Miami’den Key West‘e doğru köprüler üzerinden yapabileceğiniz yolculuğu da bir motor kiralayarak gerçekleştirebilirsiniz. Key West’te ünlü Amerikan yazar Ernest Hemingway‘in evini görmelisiniz. Ayrıca Miami’ye gelmişken çok kısa mesafelerdeki Küba, Bahamalar, Dominik Cumhuriyeti vb. Karayip Adaları’na giden turlara dahil olabilir; ya da cruise gemileri ile seyahat etmeyi tercih edebilirsiniz.

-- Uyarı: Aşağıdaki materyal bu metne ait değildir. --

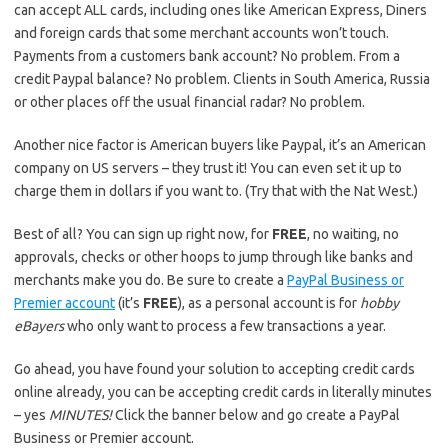
can accept ALL cards, including ones like American Express, Diners
and foreign cards that some merchant accounts won’t touch.
Payments from a customers bank account? No problem. From a
credit Paypal balance? No problem. Clients in South America, Russia
or other places off the usual financial radar? No problem.
Another nice factor is American buyers like Paypal, it’s an American
company on US servers – they trust it! You can even set it up to
charge them in dollars if you want to. (Try that with the Nat West.)
Best of all? You can sign up right now, for
FREE
, no waiting, no
approvals, checks or other hoops to jump through like banks and
merchants make you do. Be sure to create a
PayPal Business or
Premier account
(it’s
FREE
), as a personal account is for
hobby
eBayers
who only want to process a few transactions a year.
Go ahead, you have found your solution to accepting credit cards
online already, you can be accepting credit cards in literally minutes
– yes
MINUTES!
Click the banner below and go create a PayPal
Business or Premier account.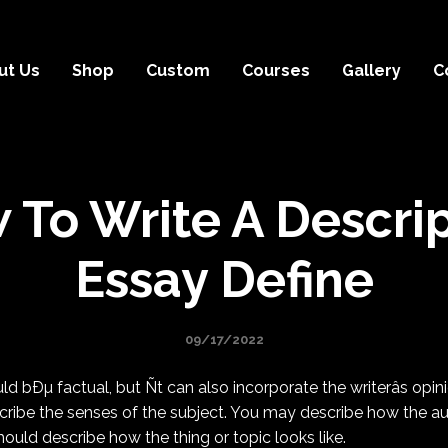
ut Us
Shop
Custom
Courses
Gallery
C
 To Write A Descrip
Essay Define
09/17/2022
d bÐµ factual, but Ñt can also incorporate the writerâs opini
ribe the senses of the subject. You may describe how the au
hould describe how the thing or topic looks like.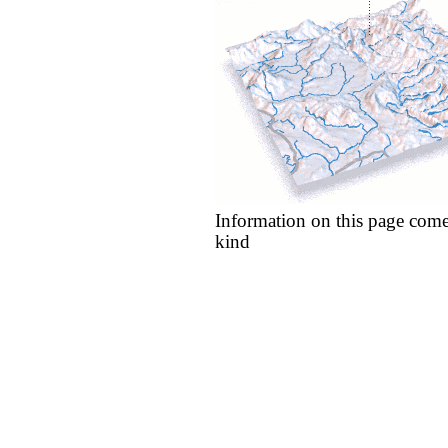
Information on this page come
kind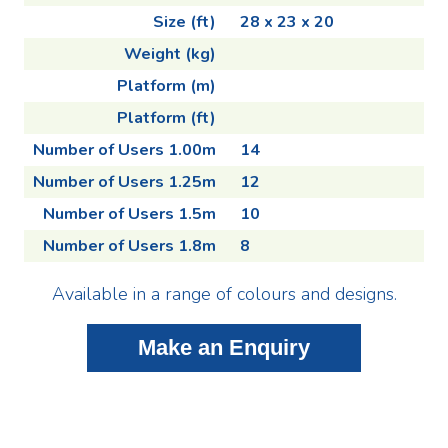
Size (ft)
28 x 23 x 20
Weight (kg)
Platform (m)
Platform (ft)
Number of Users 1.00m
14
Number of Users 1.25m
12
Number of Users 1.5m
10
Number of Users 1.8m
8
Available in a range of colours and designs.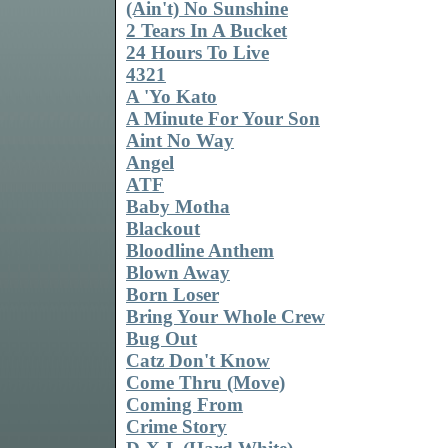
(Ain't) No Sunshine
2 Tears In A Bucket
24 Hours To Live
4321
A 'Yo Kato
A Minute For Your Son
Aint No Way
Angel
ATF
Baby Motha
Blackout
Bloodline Anthem
Blown Away
Born Loser
Bring Your Whole Crew
Bug Out
Catz Don't Know
Come Thru (Move)
Coming From
Crime Story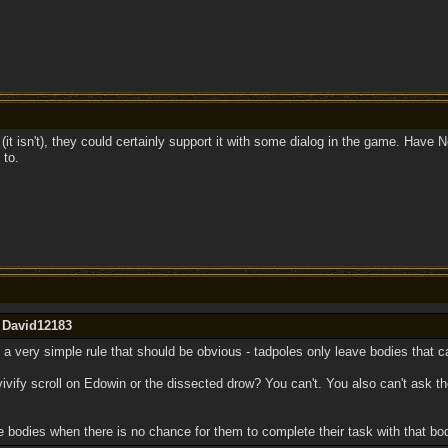
 (it isn't), they could certainly support it with some dialog in the game. Have N
 to.
y David12183
It's a very simple rule that should be obvious - tadpoles only leave bodies that 
evivify scroll on Edowin or the dissected drow? You can't. You also can't ask
e bodies when there is no chance for them to complete their task with that bo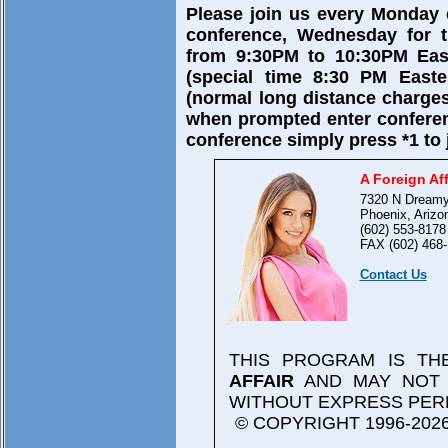
Please join us every Monday
conference, Wednesday for t
from 9:30PM to 10:30PM East
(special time 8:30 PM Easte
(normal long distance charges
when prompted enter confere
conference simply press *1 to 
A Foreign Aff
7320 N Dreamy
Phoenix, Arizo
(602) 553-8178
FAX (602) 468-
Contact Us
THIS PROGRAM IS T
AFFAIR
AND MAY NOT 
WITHOUT EXPRESS PER
© COPYRIGHT 1996-2026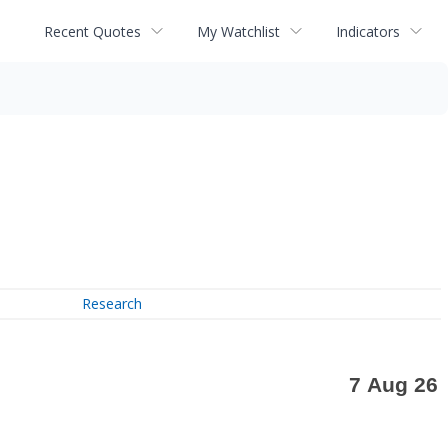
Recent Quotes
My Watchlist
Indicators
Research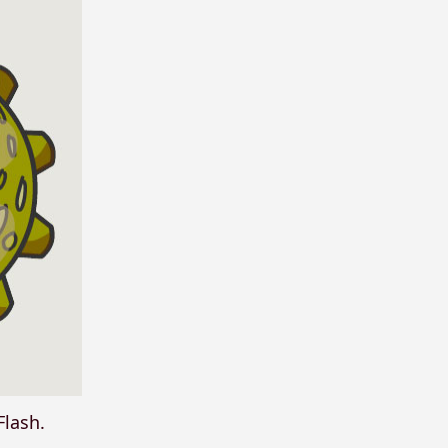
Flash.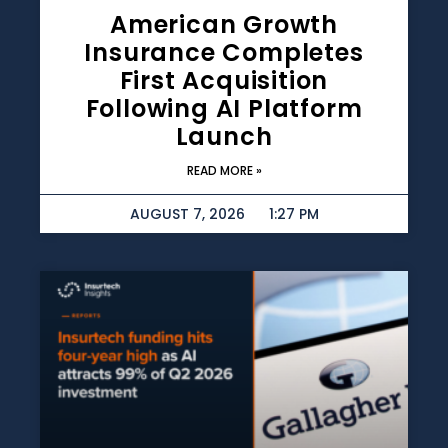
American Growth
Insurance Completes
First Acquisition
Following AI Platform
Launch
READ MORE »
AUGUST 7, 2026
1:27 PM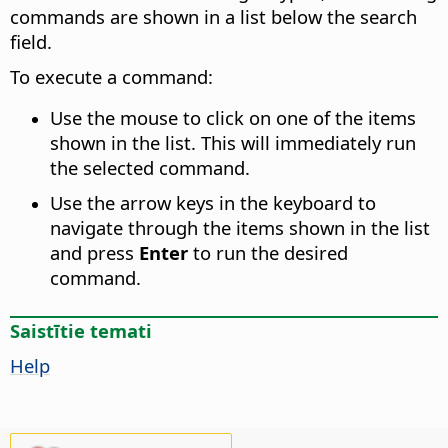
commands are shown in a list below the search
field.
To execute a command:
Use the mouse to click on one of the items
shown in the list. This will immediately run
the selected command.
Use the arrow keys in the keyboard to
navigate through the items shown in the list
and press
Enter
to run the desired
command.
Saistītie temati
Help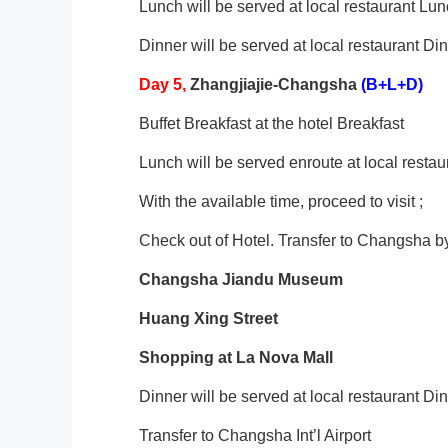
Lunch will be served at local restaurant Lu
Dinner will be served at local restaurant Di
Day
5
,
Zhangjiajie-Changsha
(B+L+D)
Buffet Breakfast at the hotel Breakfast
Lunch will be served enroute at local resta
With the available time, proceed to visit ;
Check out of Hotel. Transfer to Changsha b
Changsha
Jiandu Museum
Huang Xing Street
Shopping at La Nova Mall
Dinner will be served at local restaurant Di
Transfer to Changsha Int’l Airport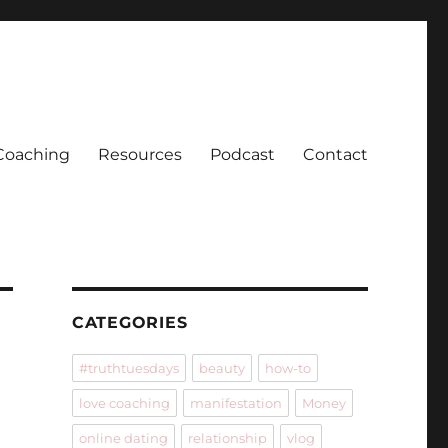
Coaching
Resources
Podcast
Contact
CATEGORIES
#truthtuesdays
beauty
how-to
love coaching
manifestation
Money
online dating
relationship
vlog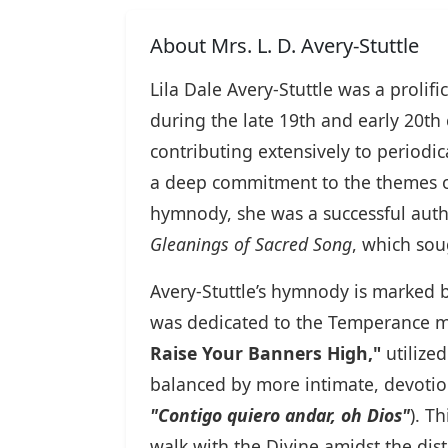
About Mrs. L. D. Avery-Stuttle
Lila Dale Avery-Stuttle was a proli
during the late 19th and early 20th
contributing extensively to periodic
a deep commitment to the themes o
hymnody, she was a successful auth
Gleanings of Sacred Song
, which sou
Avery-Stuttle’s hymnody is marked by
was dedicated to the Temperance mo
Raise Your Banners High,"
utilized
balanced by more intimate, devotion
"Contigo quiero andar, oh Dios"
). T
walk with the Divine amidst the dist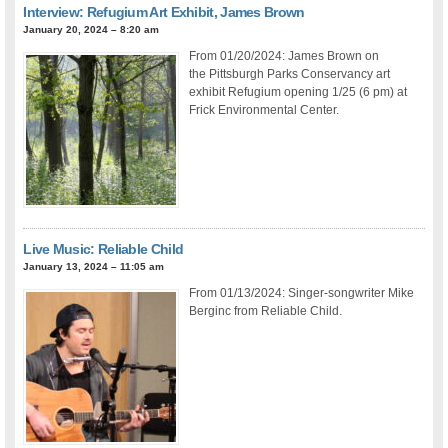
Interview: Refugium Art Exhibit, James Brown
January 20, 2024 – 8:20 am
From 01/20/2024: James Brown on
the Pittsburgh Parks Conservancy art
exhibit Refugium opening 1/25 (6 pm) at
Frick Environmental Center.
Live Music: Reliable Child
January 13, 2024 – 11:05 am
From 01/13/2024: Singer-songwriter Mike
Berginc from Reliable Child.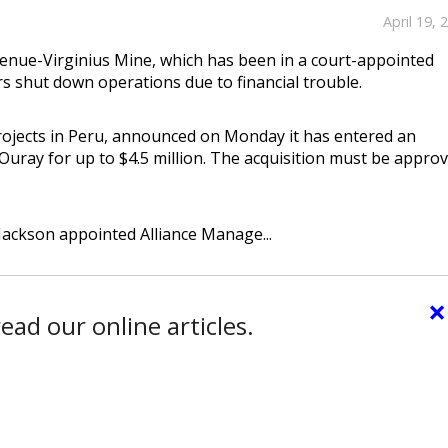
April 19, 
nue-Virginius Mine, which has been in a court-appointed
rs shut down operations due to financial trouble.
rojects in Peru, announced on Monday it has entered an
uray for up to $4.5 million. The acquisition must be appro
 Jackson appointed Alliance Manage...
×
ead our online articles.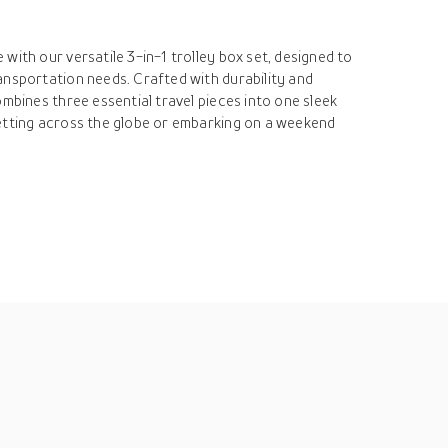
with our versatile 3-in-1 trolley box set, designed to
ansportation needs. Crafted with durability and
ombines three essential travel pieces into one sleek
etting across the globe or embarking on a weekend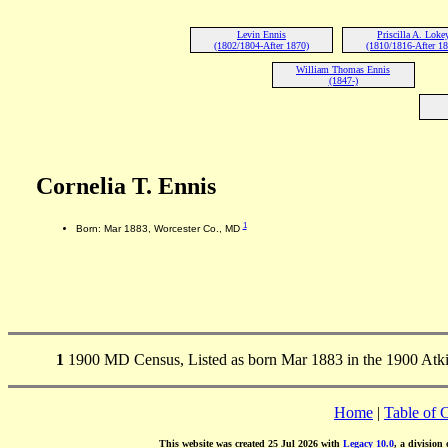
Levin Ennis
Priscilla A. Loke
(1802/1804-After 1870)
(1810/1816-After 1
William Thomas Ennis
(1847-)
Cornelia T. Ennis
1
Born: Mar 1883, Worcester Co., MD
1
1900 MD Census, Listed as born Mar 1883 in the 1900 Atk
Home
|
Table of 
This website was created 25 Jul 2026 with
Legacy 10.0
, a division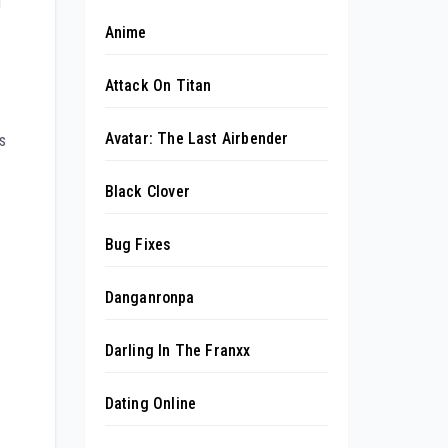
d
Anime
Attack On Titan
Avatar: The Last Airbender
s
Black Clover
Bug Fixes
Danganronpa
Darling In The Franxx
Dating Online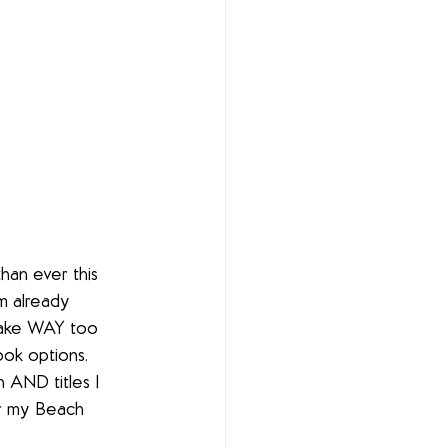
han ever this 
m already 
 take WAY too 
ook options. 
 AND titles I 
or my Beach 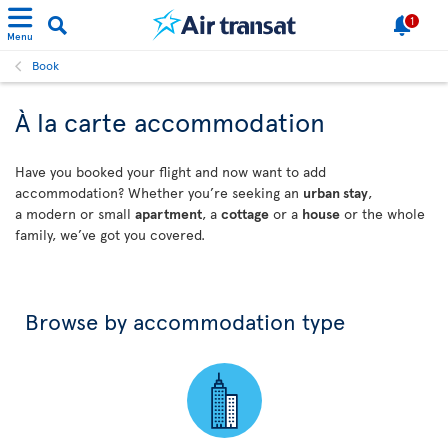
1
Menu
Book
À la carte accommodation
Have you booked your flight and now want to add
accommodation? Whether you’re seeking an
urban stay
,
a modern or small
apartment
, a
cottage
or a
house
or the whole
family, we’ve got you covered.
Browse by accommodation type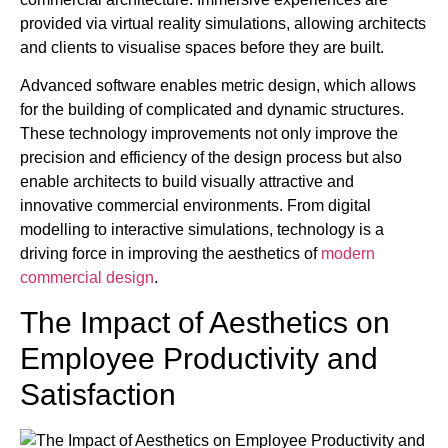
provided via virtual reality simulations, allowing architects
and clients to visualise spaces before they are built.
Advanced software enables metric design, which allows
for the building of complicated and dynamic structures.
These technology improvements not only improve the
precision and efficiency of the design process but also
enable architects to build visually attractive and
innovative commercial environments. From digital
modelling to interactive simulations, technology is a
driving force in improving the aesthetics of
modern
commercial design
.
The Impact of Aesthetics on
Employee Productivity and
Satisfaction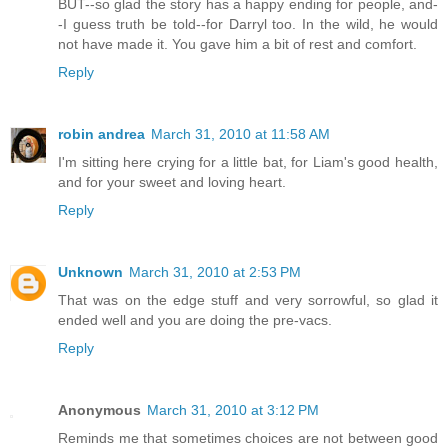
BUT--so glad the story has a happy ending for people, and-
-I guess truth be told--for Darryl too. In the wild, he would
not have made it. You gave him a bit of rest and comfort.
Reply
robin andrea
March 31, 2010 at 11:58 AM
I'm sitting here crying for a little bat, for Liam's good health,
and for your sweet and loving heart.
Reply
Unknown
March 31, 2010 at 2:53 PM
That was on the edge stuff and very sorrowful, so glad it
ended well and you are doing the pre-vacs.
Reply
Anonymous
March 31, 2010 at 3:12 PM
Reminds me that sometimes choices are not between good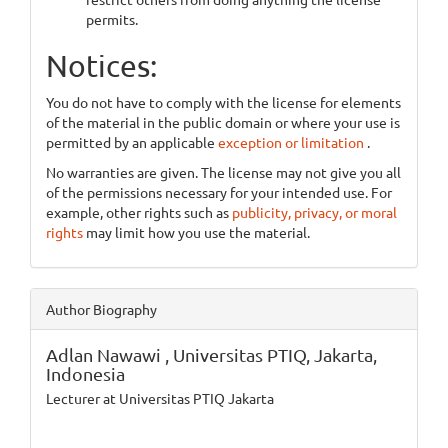
permits.
Notices:
You do not have to comply with the license for elements
of the material in the public domain or where your use is
permitted by an applicable
exception or limitation
.
No warranties are given. The license may not give you all
of the permissions necessary for your intended use. For
example, other rights such as
publicity, privacy, or moral
rights
may limit how you use the material.
Author Biography
Adlan Nawawi ,
Universitas PTIQ, Jakarta,
Indonesia
Lecturer at Universitas PTIQ Jakarta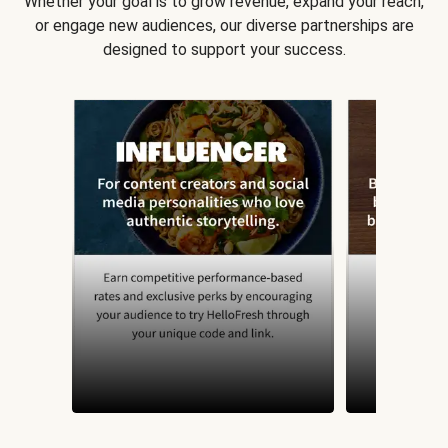
Whether your goal is to grow revenue, expand your reach,
or engage new audiences, our diverse partnerships are
designed to support your success.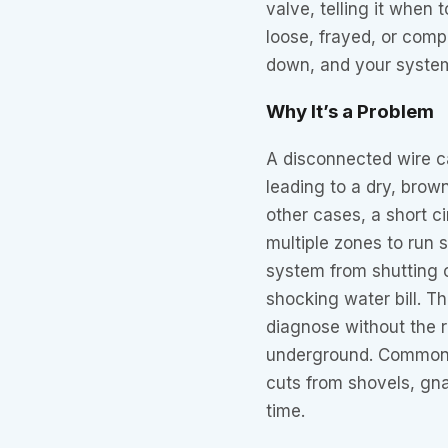
valve, telling it when
loose, frayed, or com
down, and your system 
Why It’s a Problem
A disconnected wire c
leading to a dry, brow
other cases, a short 
multiple zones to run 
system from shutting o
shocking water bill. Th
diagnose without the ri
underground. Common 
cuts from shovels, gna
time.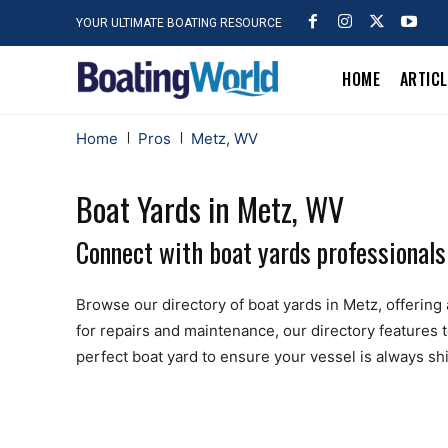
YOUR ULTIMATE BOATING RESOURCE
HOME
ARTIC
Home
Pros
Metz, WV
Boat Yards in Metz, WV
Connect with boat yards professionals
Browse our directory of boat yards in Metz, offering a
for repairs and maintenance, our directory features 
perfect boat yard to ensure your vessel is always sh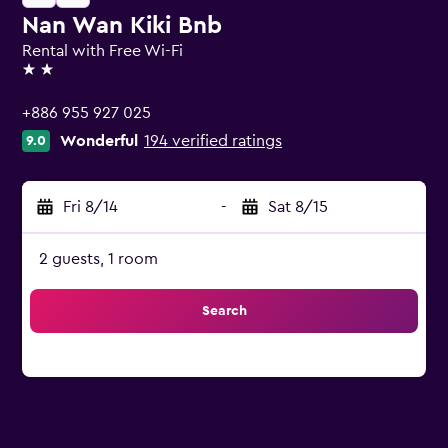
Nan Wan Kiki Bnb
Rental with Free Wi-Fi
2 stars
+886 955 927 025
Wonderful
194 verified ratings
9.0
Fri 8/14
-
Sat 8/15
2 guests, 1 room
Search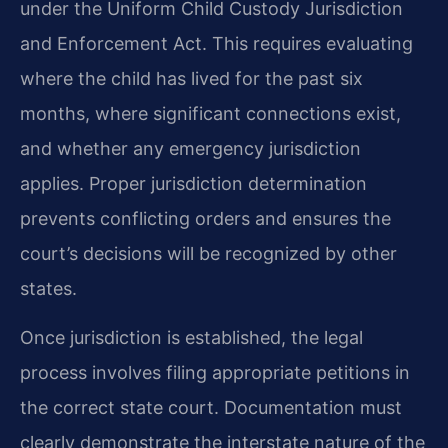
under the Uniform Child Custody Jurisdiction
and Enforcement Act. This requires evaluating
where the child has lived for the past six
months, where significant connections exist,
and whether any emergency jurisdiction
applies. Proper jurisdiction determination
prevents conflicting orders and ensures the
court’s decisions will be recognized by other
states.
Once jurisdiction is established, the legal
process involves filing appropriate petitions in
the correct state court. Documentation must
clearly demonstrate the interstate nature of the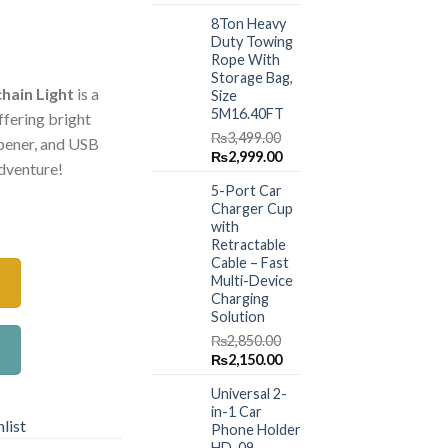
price
price
8Ton Heavy
was:
is:
Duty Towing
₨1,499.00.
₨999.00.
Current
Rope With
price
Storage Bag,
hain Light
is a
Size
is:
5M16.40FT
ffering bright
.
₨650.00.
₨
3,499.00
 opener, and USB
Original
Current
₨
2,999.00
adventure!
price
price
5-Port Car
was:
is:
Charger Cup
le Keychain Light Mini Flashlight Bright Portable Pocket Work L
₨3,499.00.
₨2,999.00.
with
Retractable
Cable – Fast
Multi-Device
Charging
Solution
₨
2,850.00
Original
Current
₨
2,150.00
price
price
Universal 2-
was:
is:
in-1 Car
₨2,850.00.
₨2,150.00.
list
Phone Holder
HD-09 –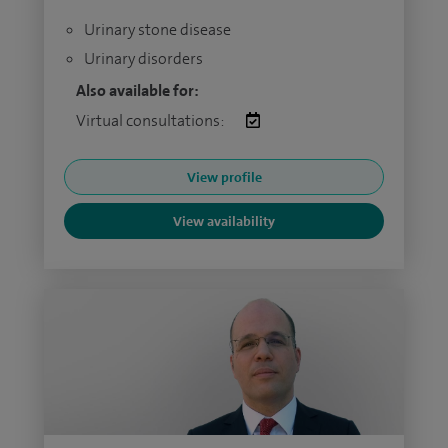
Urinary stone disease
Urinary disorders
Also available for:
Virtual consultations:
View profile
View availability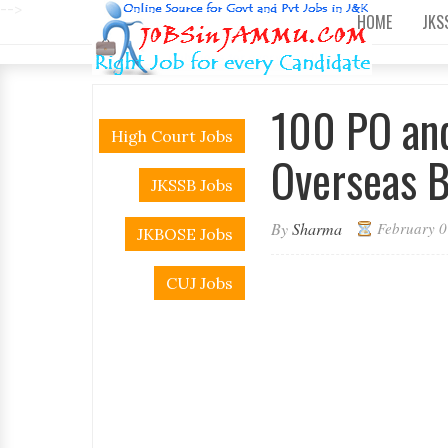
-->
HOME
JKS
100 PO and
High Court Jobs
Overseas 
JKSSB Jobs
By
Sharma
February 0
JKBOSE Jobs
CUJ Jobs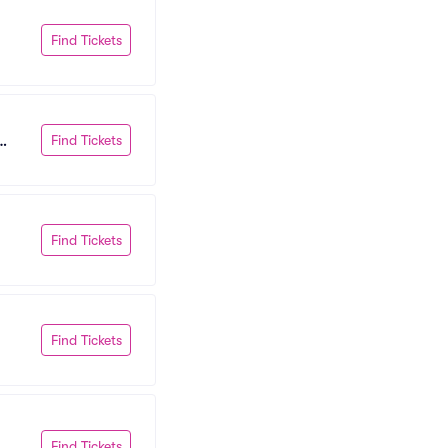
Find Tickets
Find Tickets
Find Tickets
Find Tickets
Find Tickets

İlginç bir bilgi olarak da Miami Beach bölgesine her yıl çok ciddi oranlarda, hassas ölçüm ve niteliklerle kum dökülmekte ve yükselen okyanus suyu seviyesi dolayısıyla kum sorunu ciddi bir önem teşkil etmekte. Eğer yerine yenisi dökülmezse, ortada Miami Beach diye bir yerin kalmayacağı da uzmanlarca belirtilen ve önlem alınması şiddetle vurgulanan güncel şehir sorunları arasında. Sahile her yıl dökülen kumlar, okyanus kıyısını uzun mesafeler yürünecek derecede sığ yapmış olduğundan, ülkemizdeki gibi “bir iplere yüzüp dönelim” anlayışı burada pek hakim değil.
Miami: Şimdi ve sonrası
Miami, değişim üzerinden gelişen bir altyapıya sahip. Bugün şehir silüeti birçok noktada inşaat vinçleri ile süslenmekte ve burada süreç her açıdan çok hızlı ilerlemekte. Miami, dünyaca ünlü mimarların tasarımlarının inşa edildiği projelere, dünyanın sayılı zenginlerinin satın almak için sıra bekledikleri apartman dairelerine, global yatırımcıların gelecek için alternatif planlar ürettiği bölgelere ev sahipliği yapmakta. Aynı zamanda gün geçtikçe sayısı hızla artmakta olan birçok uluslararası sanat ve tasarım içerikli fuarlar ve gösteriler de şehrin popülerliğini ve kozmopolitliğini farklı platformlara taşımakta.